7.アキと
「ほら!もういくよ!」
「待って…… 心の準備がまだ…………」
「それもう10回目だよ?」
「わかってるけど…………」
あの特訓をはじめて数週間、
「もういけるでしょ?」
このアキの一言で、翌日ついに外に連れ出されることになった。
といっても庭を歩くだけ。
あれだけの啖呵を切っておいて情けない話だ。
ともかく、引き篭もり脱出計画はアキの特訓のおかげ?で成功しようとしている。
アキに罵倒され続けた私は、アキになら何を言われても感情を抑えられるようになってきていた。
他の人にはまだ会ったこともなくてわからないけど、一応成長しているという実感はあるにはある。
正直、私の趣味も入ってるけど。
それ以外にも、アキは様々なことを提案してくれて助けてくれた。
耐えられず泣いてしまった時は、寝る前に抱きしめてくれた。
お昼には外に出て、夜には私の子守り。
本当にアキには頭が上がらない。
そうした特訓の甲斐があって私は、外に出れるかもと思いはじてめていた。
いや、これは建前だ。答えは今の自分が一番わかってる。
私は誰かの手をとって、救われたかっただけだ。
最初は本当に傷ついていた。
あんな経験は二度としたくないし、自分の犯してしまった、取り返しようのない罪は、これからも抱えて生きていかなきゃならない。
でもいつしか私は、それを自分を変えない言い訳にしていた。
こんな経験をしたんだから仕方ない。
これはしょうがないことなんだ。
そうやって自分自身から逃げてきた。
そして、あの部屋で過ごす時間が、気持ちを本当に変えて、恐怖で外に出れないということが、私の中で事実になってしまった。多分それだけ。
でも、その救いの手を差し伸べてくれた人がアキで本当によかったと心から思ってる。
アキ以外の人が私を救ってくれたかなんてわからないし、そんな未来はもうどこにも存在してない。

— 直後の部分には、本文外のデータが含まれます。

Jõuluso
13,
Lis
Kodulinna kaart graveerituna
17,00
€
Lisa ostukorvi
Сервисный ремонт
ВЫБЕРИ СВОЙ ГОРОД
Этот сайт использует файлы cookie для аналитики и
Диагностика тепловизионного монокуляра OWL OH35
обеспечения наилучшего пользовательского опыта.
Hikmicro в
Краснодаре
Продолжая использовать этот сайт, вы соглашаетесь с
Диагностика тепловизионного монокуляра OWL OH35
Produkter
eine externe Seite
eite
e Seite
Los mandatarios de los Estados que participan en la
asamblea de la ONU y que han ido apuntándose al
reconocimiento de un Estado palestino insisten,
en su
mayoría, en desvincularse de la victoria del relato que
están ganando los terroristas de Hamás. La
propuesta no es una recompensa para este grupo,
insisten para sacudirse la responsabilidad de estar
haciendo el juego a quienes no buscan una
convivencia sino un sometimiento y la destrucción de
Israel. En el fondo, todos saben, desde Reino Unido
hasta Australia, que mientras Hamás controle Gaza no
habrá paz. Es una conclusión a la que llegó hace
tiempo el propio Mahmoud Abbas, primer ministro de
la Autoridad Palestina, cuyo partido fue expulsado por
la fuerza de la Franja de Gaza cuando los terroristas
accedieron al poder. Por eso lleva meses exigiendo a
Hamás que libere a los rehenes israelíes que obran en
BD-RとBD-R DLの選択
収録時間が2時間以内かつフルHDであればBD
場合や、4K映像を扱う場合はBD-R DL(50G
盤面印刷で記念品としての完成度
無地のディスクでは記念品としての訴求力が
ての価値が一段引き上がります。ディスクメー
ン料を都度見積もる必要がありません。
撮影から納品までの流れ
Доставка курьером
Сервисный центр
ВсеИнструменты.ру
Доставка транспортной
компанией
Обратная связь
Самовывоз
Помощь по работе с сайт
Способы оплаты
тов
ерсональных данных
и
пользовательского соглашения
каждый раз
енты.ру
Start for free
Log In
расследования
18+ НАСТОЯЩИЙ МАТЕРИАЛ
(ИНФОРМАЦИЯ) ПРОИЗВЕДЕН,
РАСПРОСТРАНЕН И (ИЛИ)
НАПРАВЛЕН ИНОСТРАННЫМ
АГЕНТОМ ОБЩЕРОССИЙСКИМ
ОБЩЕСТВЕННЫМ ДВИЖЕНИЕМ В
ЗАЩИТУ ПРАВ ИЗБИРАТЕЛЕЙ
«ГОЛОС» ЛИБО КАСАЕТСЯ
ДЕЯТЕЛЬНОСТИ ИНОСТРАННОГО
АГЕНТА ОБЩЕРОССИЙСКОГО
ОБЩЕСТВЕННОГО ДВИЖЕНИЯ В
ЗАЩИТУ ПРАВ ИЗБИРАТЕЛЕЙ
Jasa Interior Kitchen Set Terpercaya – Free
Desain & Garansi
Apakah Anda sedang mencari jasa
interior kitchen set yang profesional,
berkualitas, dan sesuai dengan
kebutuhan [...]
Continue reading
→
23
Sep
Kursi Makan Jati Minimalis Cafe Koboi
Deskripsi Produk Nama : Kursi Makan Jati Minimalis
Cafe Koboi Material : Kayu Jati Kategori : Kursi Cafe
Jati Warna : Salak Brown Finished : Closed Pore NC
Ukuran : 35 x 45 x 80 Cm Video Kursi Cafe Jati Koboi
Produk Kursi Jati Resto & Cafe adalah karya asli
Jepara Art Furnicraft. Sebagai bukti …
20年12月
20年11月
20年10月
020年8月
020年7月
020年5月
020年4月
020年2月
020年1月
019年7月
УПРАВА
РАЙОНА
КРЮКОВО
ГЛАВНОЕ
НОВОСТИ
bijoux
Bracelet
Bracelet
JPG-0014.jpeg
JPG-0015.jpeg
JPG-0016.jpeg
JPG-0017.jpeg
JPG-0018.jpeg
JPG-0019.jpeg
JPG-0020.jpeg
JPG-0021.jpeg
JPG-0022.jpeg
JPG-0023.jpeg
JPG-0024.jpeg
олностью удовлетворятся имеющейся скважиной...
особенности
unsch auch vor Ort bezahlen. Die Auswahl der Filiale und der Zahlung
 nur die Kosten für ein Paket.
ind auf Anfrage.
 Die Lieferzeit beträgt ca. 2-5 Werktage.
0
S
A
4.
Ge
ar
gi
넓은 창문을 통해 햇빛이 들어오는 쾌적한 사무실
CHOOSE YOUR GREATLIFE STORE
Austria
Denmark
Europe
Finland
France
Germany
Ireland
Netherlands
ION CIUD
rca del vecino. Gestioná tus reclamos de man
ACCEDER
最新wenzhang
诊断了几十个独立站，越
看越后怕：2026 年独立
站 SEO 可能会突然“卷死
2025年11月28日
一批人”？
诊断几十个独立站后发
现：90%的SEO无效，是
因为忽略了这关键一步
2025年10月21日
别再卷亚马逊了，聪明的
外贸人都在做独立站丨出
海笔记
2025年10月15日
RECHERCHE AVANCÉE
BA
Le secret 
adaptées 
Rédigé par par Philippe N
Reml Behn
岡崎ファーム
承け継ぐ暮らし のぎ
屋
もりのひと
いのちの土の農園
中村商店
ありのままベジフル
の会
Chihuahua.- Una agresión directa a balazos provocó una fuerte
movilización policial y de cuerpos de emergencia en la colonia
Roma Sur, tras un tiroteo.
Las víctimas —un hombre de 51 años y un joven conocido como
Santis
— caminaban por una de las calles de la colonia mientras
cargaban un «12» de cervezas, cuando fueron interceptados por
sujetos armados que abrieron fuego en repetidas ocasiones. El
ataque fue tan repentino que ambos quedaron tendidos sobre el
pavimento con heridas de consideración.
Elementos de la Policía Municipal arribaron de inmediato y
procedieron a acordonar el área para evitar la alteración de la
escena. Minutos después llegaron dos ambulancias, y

私を救ってくれて、全てを与えてくれたのは間違いなくアキだ。
これから生涯をかけて返していかなきゃならない。
そして思う。前の人生でも彼女の手をとっていたら変わっていたのかもしれないって。
今、考えても無駄だとはわかってる。
でも、考えずにはいられない。
それだって私の罪だから。
その後悔も抱えて、前を向いて生きてかなきゃならない。
一度、いや二度、本当にしてしまったことを乗り越えることがこんなにも辛くて苦しいとは思ってなかった。
でも、
「よし……………………」
「覚悟は決まったかな? ハル?」
「うん…………」
「じゃあ行こう?」
アキの手を握る。
今までの恐怖が嘘のように、心が軽くなる。
これなら大丈夫。
アキは忘れてもいいって言った。
でも私は忘れない。抱えて生きていく。
いつか、本当に向き合わなきゃならない日は来ると思う。
それもアキと一緒なら全く怖くない。
だって間違ってきた二回の人生を変えるための、一歩目は、もうアキと手を繋いで踏み出しているから。
4年ぶりの外。
私を照らしつける太陽と、晴れ渡った空。
それを直視してしまった私は、目が痛くてまともに開けていられなくなる。
でも、それすらも心地よかった。
そして、痛みがだんだんと引いていき、恐る恐る目を開ける。
空の下、目の前にはいっぱいの花が植えられた綺麗な庭。
周りを少し見渡せば、前世の小説で想像していたような街並み。
言葉を失ってる私にアキは、
「ようこそ!私達の王都へ!」
そういって笑いながら私の手を強く握った。